What is your virtual practice?
Rejecting the molding is natural and at some point unavoidable for any autistic rebell. It have to occur, as it should.
thank you for the constant/open sharing
So glad you posted this, Jasun, because I have a feeling it struck a chord in many other people who long to grow in their perception of now/eternity for the human soul. I ran into the same guru problem years ago when I gravitated to Whitley Strieber’s website. At first it was a positive experience, but later on some disturbing new information surfaced and when I paid attention to it, I was swiftly marginalized and my posts ghettoized into the very long Witness thread. Then I was unilaterally banned, which turned out to be a very valuable learning experience. But, as you found out, the sight of a group moving from inquiry to slavish hero/guru worship is incredibly depressing.
Thanks. I haven’t written off the Oshana Project entirely, and I suspect it won’t “concretize” in the way that other groups have, all the way into cult petrification, as I don’t think Dave would allow it (tho I may be wrong). But I think that depends on everyone involved, in whatever group, identifying the social and psychological patterns that cause that petrification to occur, that it’s just built into group dynamics (see Girard), and seeking a way to change/overcome that pattern has been going on for millennia, so far with little success.

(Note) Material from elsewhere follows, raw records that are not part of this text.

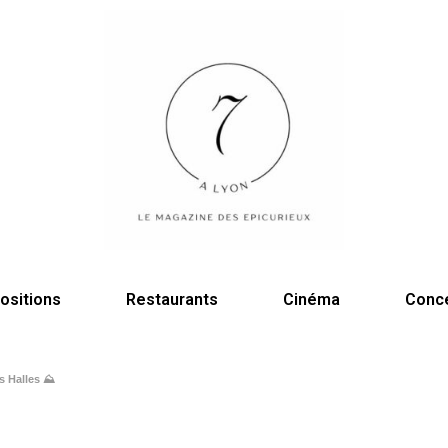
ositions
Restaurants
Cinéma
Conc
s Halles ⛰️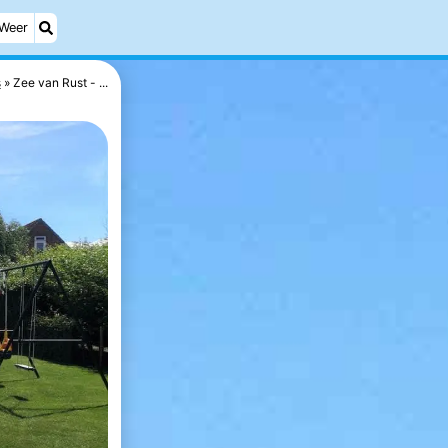
Weer
s
Zee van Rust - ...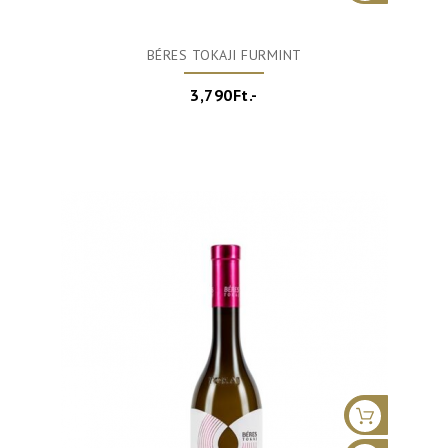
BÉRES TOKAJI FURMINT
3,790Ft.-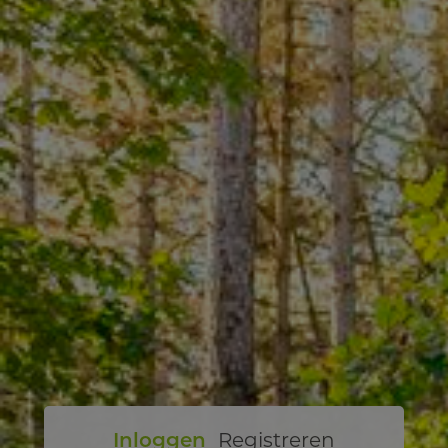
Inloggen
Registreren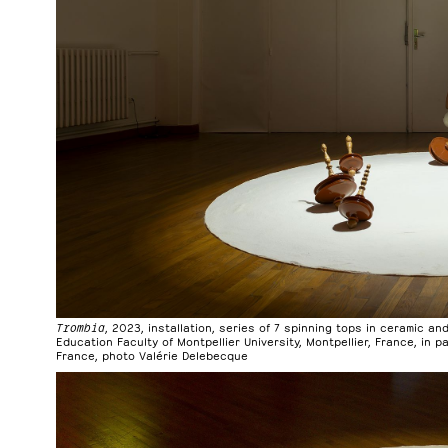
Trombia
, 2023, installation, series of 7 spinning tops in ceramic a
Education Faculty of Montpellier University, Montpellier, France, in 
France, photo Valérie Delebecque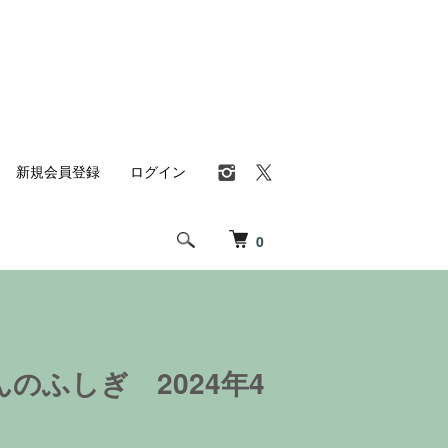
新規会員登録
ログイン
0
のふしぎ 2024年4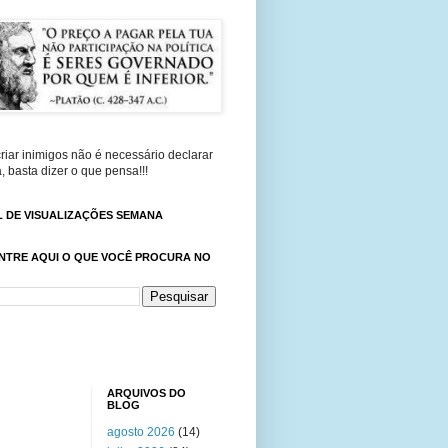
riar inimigos não é necessário declarar
, basta dizer o que pensa!!!
 DE VISUALIZAÇÕES SEMANA
NTRE AQUI O QUE VOCÊ PROCURA NO
ARQUIVOS DO
BLOG
agosto 2026
(14)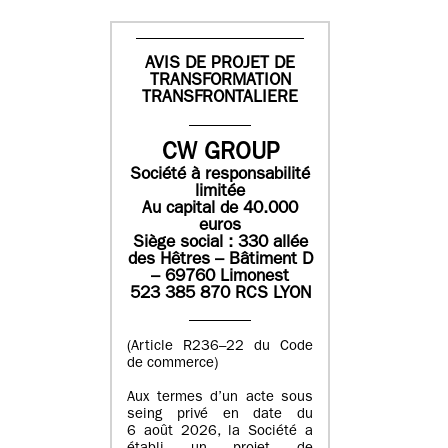
AVIS DE PROJET DE
TRANSFORMATION
TRANSFRONTALIERE
CW GROUP
Société à responsabilité
limitée
Au capital de 40.000
euros
Siège social : 330 allée
des Hêtres – Bâtiment D
– 69760 Limonest
523 385 870 RCS LYON
(Article R236–22 du Code
de commerce)
Aux termes d’un acte sous
seing privé en date du
6 août 2026, la Société a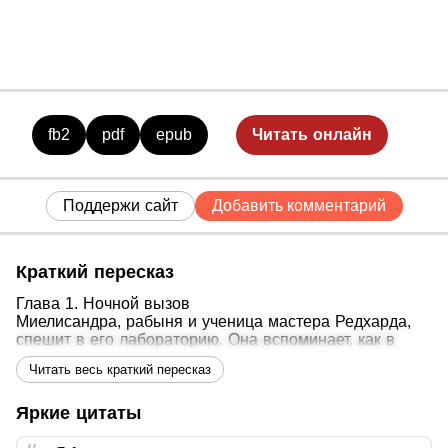
fb2
pdf
epub
Читать онлайн
Поддержи сайт
Добавить комментарий
Краткий пересказ
Глава 1. Ночной вызов
Миелисандра, рабыня и ученица мастера Редхарда,
спешит в его лабораторию. Она вспоминает, как в
пять лет была куплена на рынке рабов. В
Читать весь краткий пересказ
лаборатории мастер сообщает, что она станет
наследницей герцогини Нейтории де Роад и
отправится ко двору как фрейлина принцессы
Яркие цитаты
Сельминды.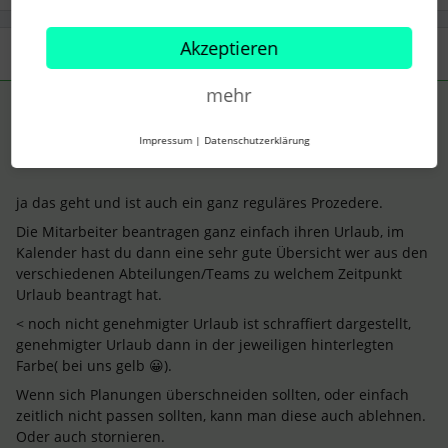
Akzeptieren
1 Antwort
mehr
Ibbi
Forum|Forum|2 years ago
ANTWORT
Impressum
|
Datenschutzerklärung
Guten Morgen HoPo,
ja das geht und ist auch ein ganz reguläres Prozedere.
Die Mitarbeiter beantragen ganz einfach ihren Urlaub, im
Kalender hast du dann eine sehr gute Übersicht wer aus den
verschiedenen Abteilungen/Teams zu welchem Zeitpunkt
Urlaub beantragt hat.
< noch nicht genehmigter Urlaub ist schraffiert dargestellt,
genehmigter Urlaub dann in der jeweiligen hinterlegten
Farbe( bei uns gelb 😀).
Wenn sich Planungen überschneiden sollten, oder einfach
zeitlich nicht passen sollten, kann man diese auch ablehnen.
Oder auch stornieren.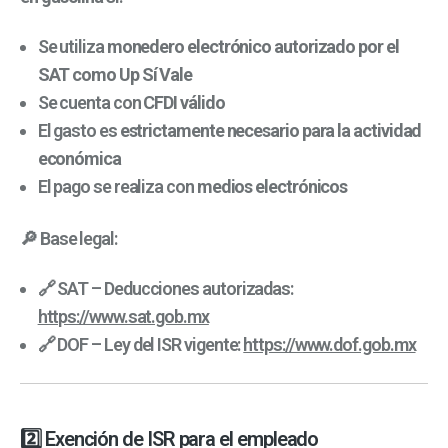
Se utiliza
monedero electrónico autorizado por el
SAT como Up Sí Vale
Se cuenta con
CFDI válido
El gasto es
estrictamente necesario para la actividad
económica
El pago se realiza con
medios electrónicos
🔎 Base legal:
🔗 SAT – Deducciones autorizadas:
https://www.sat.gob.mx
🔗 DOF – Ley del ISR vigente:
https://www.dof.gob.mx
2️⃣ Exención de ISR para el empleado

There’s an inherent paradox in spiritual groupings which is that the aim is towards individuation – which can occur much more rapidly and real-ly in a group – yet individuation itself is a movement away from group identification. The transcendental aim is end up with a herd of cats – ie, something that doesnt happen in nature (or society).
Interesting to read about your experiences from your viewpoint. For clarification, I´d like to ask, did you feel like you were ”dumped into desert” by others or did you do it yourself? Also how did you truly experience ”your wings being clipped?” What do you mean by that?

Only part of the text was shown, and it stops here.